Blackburn voted to oppose efforts to stop the slaughter of horses for human consumption, even though horses are given many drugs unfit for human consumption; she voted to block the Fish and Wildlife Service from cracking down on the ivory trade, even though criminal syndicates and terrorists cells financed their operations and their purchase of weapons by selling the tusks of elephants; and she voted against efforts to stop the trade in primates for the pet trade, even after the public learned of cases where powerful apes kept as pets disfigured their caretakers.
During consideration of the 2004 Agriculture spending bill, Blackburn voted against an amendment to provide funding for enforcement of the recently upgraded law against dogfighting and cockfighting in America. And last year, Marsha Blackburn even voted to roll back federal rules that had stopped the killing of wolves and bears in their dens; shooting grizzly bears by spotting them from airplanes, and even shooting swimming caribou – on national wildlife refuges and preserves.
It’s hard to believe someone could be so consistently callous and support practices that were so inimical to common sense and the public good.

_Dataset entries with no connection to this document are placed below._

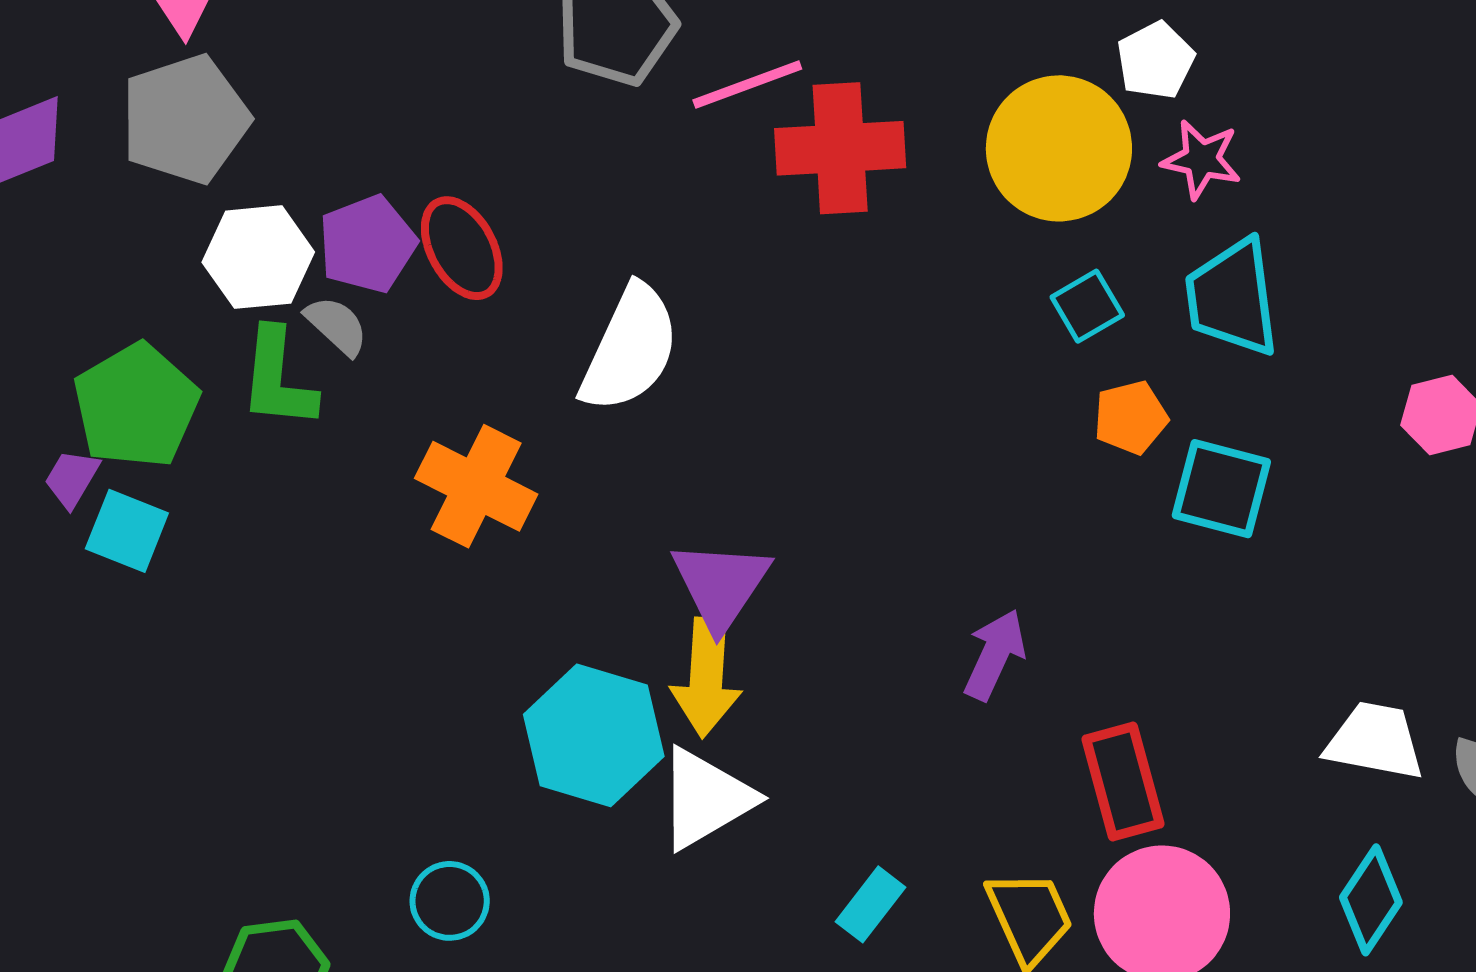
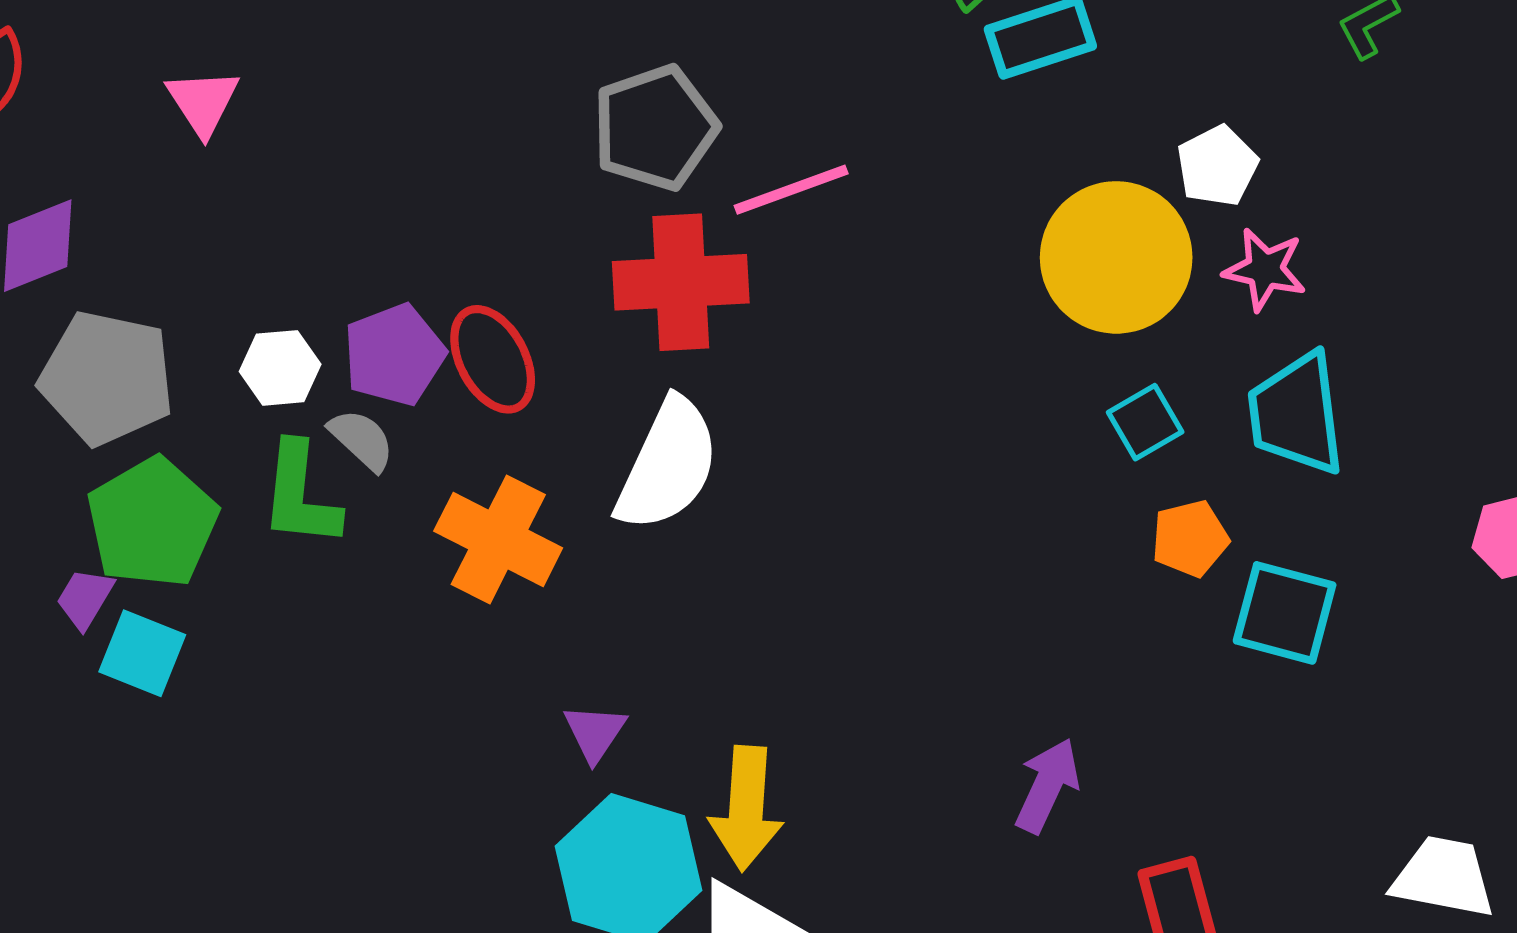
gray pentagon: (185, 119) -> (107, 378), moved, turned 30
red cross: (840, 148) -> (681, 282), moved
white hexagon: (258, 257) -> (280, 368), size x0.7
orange cross: (476, 486) -> (498, 539), moved
purple triangle: (721, 585) -> (595, 733), moved, size x0.6

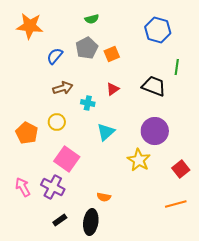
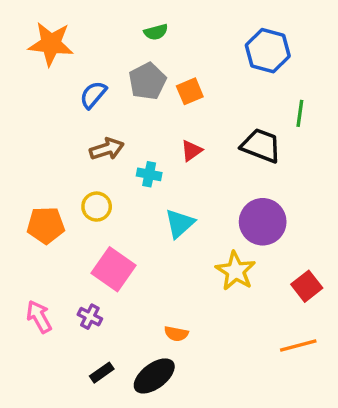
orange pentagon: (27, 133) -> (46, 225), turned -30
purple cross: (53, 187) -> (90, 317), size x0.6
black ellipse: (91, 222) -> (154, 376), turned 45

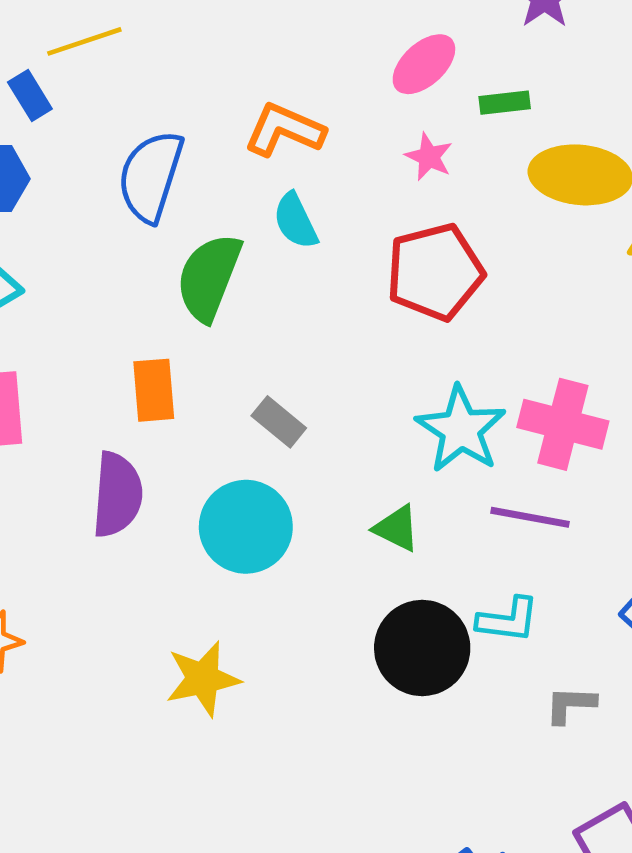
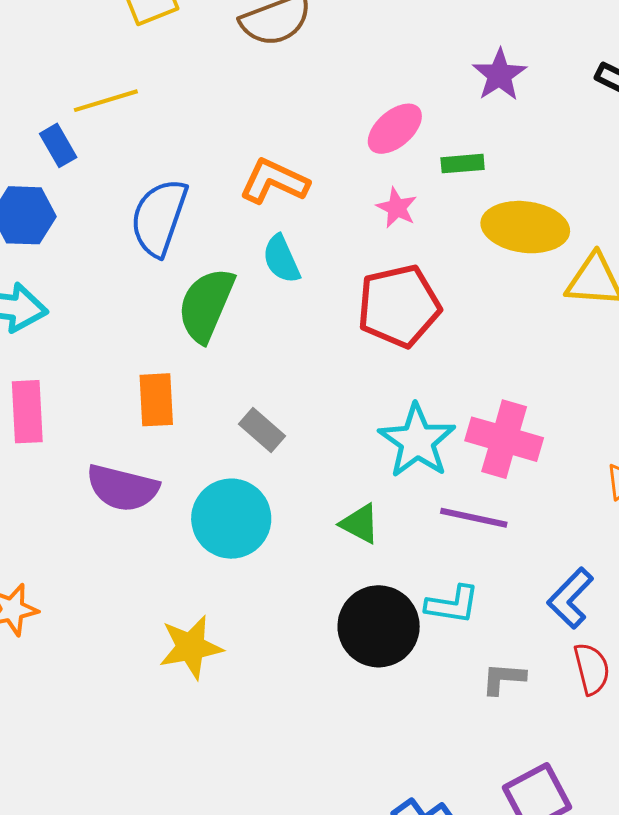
purple semicircle: (117, 495) -> (122, 488), turned 98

When Bob Corker announced he would not run for re-election, Blackburn stepped in. The horse-soring crowded swooned. But she’s facing no pushover in the general election. Former two-term Governor Phil Bredeson has developed a reputation as a non-partisan problem solver in his eight years leading the state. He’s been a true statesman, and he’s been getting support from across the political spectrum and the business community, notably from Tennessee’s music industry, including mega-star Taylor Swift.
The choice for Tennessee voters is as clear as Blackburn’s record is unconscionable. Tennesseans should treat Blackburn’s consistent and overwhelming record on animal cruelty issues to be disqualifying. They can send an electoral verdict that cruelty is never acceptable.